The clerk of the Presbyterian Church today apologised for the pain caused by a report which ultimately led to the exclusion of gay people from becoming members of the church.
At last year’s general assembly the church in Ireland adopted a new policy that means anyone in a same-sex relationship cannot be a full member of the church nor can their children cannot be baptised.
Rev Trevor Gribben said the two-year report presented and passed at last year’s assembly had been a very narrow report based solely on theological issues.
He said a new task force led by Very Rev Rob Craig had been set up to correct the initial report and explore same-sex attraction issues in relation to the church more extensively.
He told the general assembly that last year’s report was missing a “warm, open, pastoral, caring compassionate section”.
He said: “If as a church, by the way we’ve done our business, by the fact that perhaps we didn’t have a holistic report last year and caused hurt and pain, we should say sorry.
“But we should also struggle as we have to do as Bible-believing Christians with the full balance of God’s word and try to apply that truth in a loving way to a world that is fallen, broken and in pain.”
Earlier in the session the general assembly heard from the convenor of the Implementation Task Force, former moderator Very Rev Alastair Dunlop.
He said as part of his role he had listened to three past and present PCI members talk about their experiences with the church in regard of gay relationships.
He said: “I couldn’t help but be impressed by the honesty and courage of all three in telling their stories in a hall full of strangers as they bared their souls, shared their fears and concerns, and expressed the frustrations and tensions they feel about the church and its approach to this subject. It was very moving.
“We must pay more attention to the angst that some of our fellow Christians go through due in part to the uncertainty about how openess disclosure of same-sex attraction will be greeted within the family circle and within the church, and due in part to how this might impact on young people’s mental health.
“At times we can speak very glibly about fellowship and pastoral care and the church as a loving community but how many of us actually practise these things in our own congregations?”
He added: “We must not be dismissive of people or not judgmental. People matter to God, all people, including our members and families who live with same-sex attraction.”
Another former moderator, Rev John Dunlop, spoke of gay Christians like Padraig O’Tuama who have shared their painful experiences with select members of the Presbyterian Church, adding: “I regret that it has not been possible for the whole assembly to hear him and other such stories first hand from our fellow Presbyterians; it’s not enough to send people like Rob Craig out on our behalf, for there is no substitute for face to face and mouth to ear, and heart to heart encounters.”

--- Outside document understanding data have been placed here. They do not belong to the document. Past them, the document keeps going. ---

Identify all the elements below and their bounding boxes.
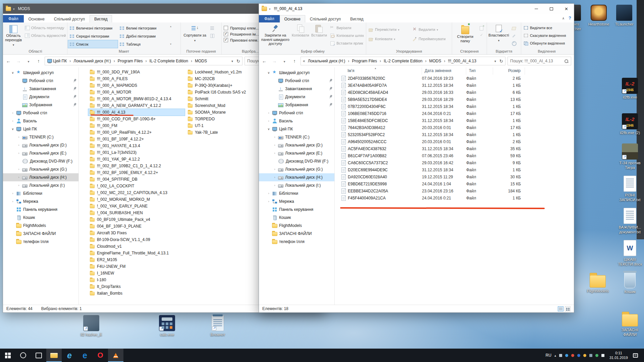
sidebar-item[interactable]: ЗАПАСНІ ФАЙЛИ (259, 230, 334, 238)
sidebar-item[interactable]: Дисковод DVD-RW (F:) (259, 157, 334, 165)
breadcrumb-segment[interactable]: Program Files (352, 59, 384, 63)
invert-selection-button[interactable]: Обернути виділення (522, 40, 567, 47)
file-row[interactable]: 07B72200D4304F6C 31.12.2015 18:34 Файл 1… (335, 103, 574, 110)
taskbar-app-button[interactable] (15, 349, 31, 362)
tray-icon[interactable] (577, 354, 580, 357)
sidebar-item[interactable]: Цей ПК (3, 125, 78, 133)
breadcrumb-segment[interactable]: MODS (195, 59, 212, 63)
sidebar-item[interactable]: Локальний диск (E:) (259, 149, 334, 157)
address-dropdown-icon[interactable] (494, 59, 496, 63)
file-row[interactable]: 52320534F528F0C2 31.12.2015 18:34 Файл 1… (335, 131, 574, 138)
breadcrumb-segment[interactable]: Program Files (118, 59, 150, 63)
tab-home[interactable]: Основне (24, 15, 49, 22)
desktop-icon[interactable]: calc.exe (154, 315, 180, 337)
file-row[interactable]: CA6C60CC5A7373C2 29.03.2016 16:42 Файл 9… (335, 159, 574, 166)
column-header-size[interactable]: Розмір (493, 67, 525, 75)
folder-item[interactable]: 004_BF_109F-3_PLANE (88, 223, 185, 230)
view-checkbox[interactable]: Приховані елем... (224, 38, 260, 42)
select-all-button[interactable]: Виділити все (522, 24, 567, 32)
expand-chevron-icon[interactable] (267, 192, 270, 195)
recent-locations-icon[interactable] (24, 58, 33, 64)
sidebar-item[interactable]: Локальний диск (H:) (3, 173, 78, 181)
file-row[interactable]: 106BE08E745DD716 24.04.2016 0:21 Файл 17… (335, 110, 574, 117)
folder-item[interactable]: !!!_000_3DO_FW_190A (88, 69, 185, 75)
expand-chevron-icon[interactable] (11, 192, 14, 195)
search-box[interactable]: Пошук: !!!_000_AI_4.13 (507, 57, 571, 65)
sidebar-item[interactable]: Зображення (3, 101, 78, 109)
collapse-ribbon-icon[interactable] (562, 16, 565, 20)
file-row[interactable]: 4ED08C8C458AEAD4 29.03.2016 16:33 Файл 6… (335, 89, 574, 96)
folder-item[interactable]: !!!_000_COD_FOR_BF-109G-6+ (88, 116, 185, 122)
quick-access-toolbar-dropdown-icon[interactable] (269, 6, 271, 11)
folder-item[interactable]: Italian_Bombs (88, 290, 185, 297)
tab-file[interactable]: Файл (3, 15, 24, 22)
expand-chevron-icon[interactable] (17, 184, 20, 187)
desktop-icon[interactable]: FlightModels (585, 272, 610, 293)
expand-chevron-icon[interactable] (11, 71, 14, 74)
sidebar-item[interactable]: Мережа (259, 197, 334, 205)
desktop-icon[interactable]: Hearthstone (586, 5, 611, 26)
details-pane-button[interactable]: Область відомостей (23, 32, 67, 39)
folder-item[interactable]: Aircraft 3D Fixes (88, 230, 185, 236)
folder-item[interactable]: !!!_000_A_NEW_GARMATY_4.12.2 (88, 102, 185, 109)
folder-item[interactable]: !!!_001_YAK_9P_4.12.2 (88, 156, 185, 163)
move-to-button[interactable]: Перемістити (367, 26, 410, 33)
folder-item[interactable]: !!!_002_BF_109B2_C1_D_1_4.12.2 (88, 163, 185, 169)
desktop-icon[interactable]: ЦІКАВІ ТЕКСТИ.docx (617, 240, 643, 267)
column-header-date[interactable]: Дата змінення (422, 67, 466, 75)
action-center-icon[interactable] (633, 353, 638, 358)
folder-item[interactable]: !!!_002_BF_109E_EMILY_4.12.2+ (88, 169, 185, 176)
sidebar-item[interactable]: Кошик (3, 214, 78, 222)
tab-home[interactable]: Основне (280, 15, 305, 22)
add-columns-icon[interactable] (210, 33, 215, 38)
expand-chevron-icon[interactable] (17, 168, 20, 171)
sidebar-item[interactable]: Василь (3, 117, 78, 125)
back-button[interactable] (4, 58, 12, 64)
help-icon[interactable] (569, 15, 571, 20)
taskbar-app-button[interactable] (77, 349, 93, 362)
sidebar-item[interactable]: Зображення (259, 101, 334, 109)
file-row[interactable]: D20EC69E9944DE9C 31.12.2015 18:34 Файл 1… (335, 166, 574, 173)
expand-chevron-icon[interactable] (17, 143, 20, 147)
folder-item[interactable]: !_002_MC_202_12_CAPITOLINA_4.13 (88, 189, 185, 196)
sidebar-item[interactable]: Мережа (3, 197, 78, 205)
forward-button[interactable] (270, 58, 278, 64)
tray-icon[interactable] (595, 354, 598, 357)
desktop-icon[interactable]: Кошик (617, 272, 643, 294)
folder-item[interactable]: !!!_000_A_MOTOR_BMW-801D-2_4.13.4 (88, 96, 185, 102)
layout-scroll[interactable]: ▲▼ (168, 23, 173, 47)
folder-item[interactable]: 00_BF109_Ultimate_Pack_v4 (88, 216, 185, 223)
folder-item[interactable]: !_002_MORANE_MORKO_M (88, 196, 185, 203)
sidebar-item[interactable]: Завантаження (259, 85, 334, 93)
sidebar-item[interactable]: Швидкий доступ (259, 69, 334, 77)
expand-chevron-icon[interactable] (273, 152, 276, 155)
forward-button[interactable] (14, 58, 22, 64)
file-row[interactable]: A9645020052A6CCC 20.03.2016 0:01 Файл 2 … (335, 138, 574, 145)
folder-item[interactable]: !!!_000_A_FILES (88, 75, 185, 82)
sidebar-item[interactable]: Бібліотеки (259, 189, 334, 197)
sidebar-item[interactable]: Панель керування (3, 205, 78, 214)
tray-icon[interactable] (583, 354, 586, 357)
expand-chevron-icon[interactable] (267, 127, 270, 131)
file-row[interactable]: AC5FA4E0C4387632 31.12.2015 18:34 Файл 3… (335, 145, 574, 152)
file-row[interactable]: DA920CD60E028A40 19.12.2015 11:29 Файл 3… (335, 173, 574, 180)
sidebar-item[interactable]: Локальний диск (H:) (259, 173, 334, 181)
sidebar-item[interactable]: Цей ПК (259, 125, 334, 133)
expand-chevron-icon[interactable] (11, 119, 14, 123)
taskbar-app-button[interactable] (46, 349, 62, 362)
breadcrumb-segment[interactable]: Цей ПК (53, 59, 73, 63)
folder-item[interactable]: I_16NEW (88, 270, 185, 277)
delete-button[interactable]: Видалити (411, 26, 450, 33)
layout-option[interactable]: Список (68, 40, 118, 48)
expand-chevron-icon[interactable] (11, 111, 14, 115)
sidebar-item[interactable]: TENNER (C:) (259, 133, 334, 141)
breadcrumb-segment[interactable]: IL-2 Complete Edition (384, 59, 429, 63)
file-row[interactable]: 76442B3A0D386412 20.03.2016 0:01 Файл 17… (335, 124, 574, 131)
file-row[interactable]: B61C4F7AF1A00B82 07.06.2015 23:46 Файл 5… (335, 152, 574, 159)
breadcrumb-overflow-icon[interactable] (303, 59, 307, 63)
maximize-button[interactable] (544, 4, 559, 14)
desktop-icon[interactable]: ВАЖЛИВИ... документ.txt (617, 208, 643, 235)
easy-access-icon[interactable] (479, 33, 484, 38)
folder-item[interactable]: I-180 (88, 277, 185, 283)
sort-by-button[interactable]: Сортувати за (181, 23, 208, 48)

Rev Cheryl Meban, chaplain at Ulster University Jordanstown, said: “The presence of difference among us is a gift. That’s what makes it possible for us to learn to love, to grow in patience and humility and to listen. Let us cherish our diversity. Surely on this we can agree, all our relationships go as short as the glory of God.”
Rev John Dickinson of Carnmoney Presbyterian said that last year’s decision came as a “hammer blow” to members of his congregation with sons who were gay or daughters who were lesbians.
He said: “It’s good that this report reflects how some officers went above and beyond the call of duties. It would be helpful if the report has also said sorry to those who we so deeply hurt.”
Rev Dickinson’s contribution was followed by an apology from Rev Gribben.